[SOURCE INFORMATION Boundary: Start]

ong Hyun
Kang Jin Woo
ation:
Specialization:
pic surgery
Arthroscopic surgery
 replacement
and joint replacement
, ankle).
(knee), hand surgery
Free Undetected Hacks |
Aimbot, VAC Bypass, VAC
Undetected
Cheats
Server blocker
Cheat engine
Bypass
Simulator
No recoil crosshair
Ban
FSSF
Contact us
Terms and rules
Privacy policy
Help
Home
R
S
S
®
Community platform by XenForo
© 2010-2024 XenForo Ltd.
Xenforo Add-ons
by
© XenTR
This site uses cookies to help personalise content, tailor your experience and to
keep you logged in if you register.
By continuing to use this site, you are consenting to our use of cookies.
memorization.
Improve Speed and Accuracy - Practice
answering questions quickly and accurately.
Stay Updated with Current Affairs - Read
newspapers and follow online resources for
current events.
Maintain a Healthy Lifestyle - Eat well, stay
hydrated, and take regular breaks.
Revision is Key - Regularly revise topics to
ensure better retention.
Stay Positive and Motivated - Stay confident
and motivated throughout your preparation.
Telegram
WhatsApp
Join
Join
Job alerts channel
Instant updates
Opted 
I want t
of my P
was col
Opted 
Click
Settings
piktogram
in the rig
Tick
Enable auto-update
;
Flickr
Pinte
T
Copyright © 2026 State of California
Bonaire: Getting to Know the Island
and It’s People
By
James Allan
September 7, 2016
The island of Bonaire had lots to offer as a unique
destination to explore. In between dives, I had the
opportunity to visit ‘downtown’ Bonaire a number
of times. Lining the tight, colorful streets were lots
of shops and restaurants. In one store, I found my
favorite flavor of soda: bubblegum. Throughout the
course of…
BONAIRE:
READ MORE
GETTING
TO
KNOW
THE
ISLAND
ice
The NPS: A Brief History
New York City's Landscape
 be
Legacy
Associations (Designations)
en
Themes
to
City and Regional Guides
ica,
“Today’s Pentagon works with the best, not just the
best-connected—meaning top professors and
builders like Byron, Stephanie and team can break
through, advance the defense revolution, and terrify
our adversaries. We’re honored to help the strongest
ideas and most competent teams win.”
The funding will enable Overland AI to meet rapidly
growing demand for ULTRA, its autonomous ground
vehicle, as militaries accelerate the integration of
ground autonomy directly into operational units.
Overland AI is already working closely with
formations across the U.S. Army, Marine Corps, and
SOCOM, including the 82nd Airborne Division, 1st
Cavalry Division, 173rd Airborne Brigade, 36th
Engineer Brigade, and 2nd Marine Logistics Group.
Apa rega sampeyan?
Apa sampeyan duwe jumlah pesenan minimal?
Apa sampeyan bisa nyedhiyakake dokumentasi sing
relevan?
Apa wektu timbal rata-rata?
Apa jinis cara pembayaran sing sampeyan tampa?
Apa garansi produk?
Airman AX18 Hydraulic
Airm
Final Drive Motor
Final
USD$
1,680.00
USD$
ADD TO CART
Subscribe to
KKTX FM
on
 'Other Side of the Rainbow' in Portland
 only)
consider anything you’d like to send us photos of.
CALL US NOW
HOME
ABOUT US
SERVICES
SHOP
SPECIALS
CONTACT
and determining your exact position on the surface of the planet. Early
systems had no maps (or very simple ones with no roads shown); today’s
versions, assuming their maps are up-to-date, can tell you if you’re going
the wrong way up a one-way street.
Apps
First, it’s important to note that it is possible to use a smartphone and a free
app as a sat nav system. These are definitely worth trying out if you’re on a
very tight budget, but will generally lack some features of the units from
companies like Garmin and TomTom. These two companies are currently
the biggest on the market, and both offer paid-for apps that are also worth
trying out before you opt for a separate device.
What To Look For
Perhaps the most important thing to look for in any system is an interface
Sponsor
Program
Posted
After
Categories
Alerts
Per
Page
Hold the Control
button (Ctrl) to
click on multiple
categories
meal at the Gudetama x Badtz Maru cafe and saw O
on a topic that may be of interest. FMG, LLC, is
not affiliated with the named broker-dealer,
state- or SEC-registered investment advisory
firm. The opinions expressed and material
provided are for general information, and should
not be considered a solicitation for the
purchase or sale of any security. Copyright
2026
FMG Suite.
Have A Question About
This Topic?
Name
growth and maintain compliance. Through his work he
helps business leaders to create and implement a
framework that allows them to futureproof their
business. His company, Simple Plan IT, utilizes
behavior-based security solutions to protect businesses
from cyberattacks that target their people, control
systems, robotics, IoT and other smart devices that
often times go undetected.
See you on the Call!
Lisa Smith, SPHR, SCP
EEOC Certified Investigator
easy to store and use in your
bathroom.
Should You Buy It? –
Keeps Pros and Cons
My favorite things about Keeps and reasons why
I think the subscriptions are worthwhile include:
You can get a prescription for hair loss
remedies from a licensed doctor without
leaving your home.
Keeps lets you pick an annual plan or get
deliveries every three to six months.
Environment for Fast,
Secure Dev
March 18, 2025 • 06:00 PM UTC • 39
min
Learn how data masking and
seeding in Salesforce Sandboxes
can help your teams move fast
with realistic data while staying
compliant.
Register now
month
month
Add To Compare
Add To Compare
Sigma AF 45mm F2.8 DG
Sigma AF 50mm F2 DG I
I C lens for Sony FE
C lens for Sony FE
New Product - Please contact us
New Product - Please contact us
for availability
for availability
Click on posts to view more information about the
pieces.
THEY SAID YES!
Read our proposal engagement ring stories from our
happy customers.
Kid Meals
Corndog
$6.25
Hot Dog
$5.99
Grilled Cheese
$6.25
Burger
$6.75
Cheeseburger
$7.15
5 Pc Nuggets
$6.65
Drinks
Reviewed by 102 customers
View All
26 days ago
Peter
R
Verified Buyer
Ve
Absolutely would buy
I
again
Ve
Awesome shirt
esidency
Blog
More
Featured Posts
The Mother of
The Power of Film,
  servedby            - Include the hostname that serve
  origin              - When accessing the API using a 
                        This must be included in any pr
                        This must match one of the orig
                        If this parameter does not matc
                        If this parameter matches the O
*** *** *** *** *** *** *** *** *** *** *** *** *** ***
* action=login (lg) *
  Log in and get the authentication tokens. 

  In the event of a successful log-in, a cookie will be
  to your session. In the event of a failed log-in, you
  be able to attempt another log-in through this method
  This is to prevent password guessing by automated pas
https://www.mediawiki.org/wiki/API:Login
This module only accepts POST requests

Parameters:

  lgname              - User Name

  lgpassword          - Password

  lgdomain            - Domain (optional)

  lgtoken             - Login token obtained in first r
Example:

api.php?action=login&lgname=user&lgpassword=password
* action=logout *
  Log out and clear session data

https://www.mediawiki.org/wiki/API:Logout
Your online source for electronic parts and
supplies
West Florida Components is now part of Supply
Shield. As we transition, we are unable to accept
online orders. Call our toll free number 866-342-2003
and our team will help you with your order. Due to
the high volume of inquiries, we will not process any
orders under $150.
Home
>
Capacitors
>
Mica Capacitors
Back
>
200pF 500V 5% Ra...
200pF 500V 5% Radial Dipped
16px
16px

[SOURCE INFORMATION Boundary: End]

### DIRECTIONS FOR THIS TASK
All lines in the listing above from the line containing "seeding in Salesforce Sandboxes" to the line containing "Awesome shirt", inclusive, should be retyped exactly; no other lines should appear.

### ANSWER BELOW
seeding in Salesforce Sandboxes
can help your teams move fast
with realistic data while staying
compliant.
Register now
month
month
Add To Compare
Add To Compare
Sigma AF 45mm F2.8 DG
Sigma AF 50mm F2 DG I
I C lens for Sony FE
C lens for Sony FE
New Product - Please contact us
New Product - Please contact us
for availability
for availability
Click on posts to view more information about the
pieces.
THEY SAID YES!
Read our proposal engagement ring stories from our
happy customers.
Kid Meals
Corndog
$6.25
Hot Dog
$5.99
Grilled Cheese
$6.25
Burger
$6.75
Cheeseburger
$7.15
5 Pc Nuggets
$6.65
Drinks
Reviewed by 102 customers
View All
26 days ago
Peter
R
Verified Buyer
Ve
Absolutely would buy
I
again
Ve
Awesome shirt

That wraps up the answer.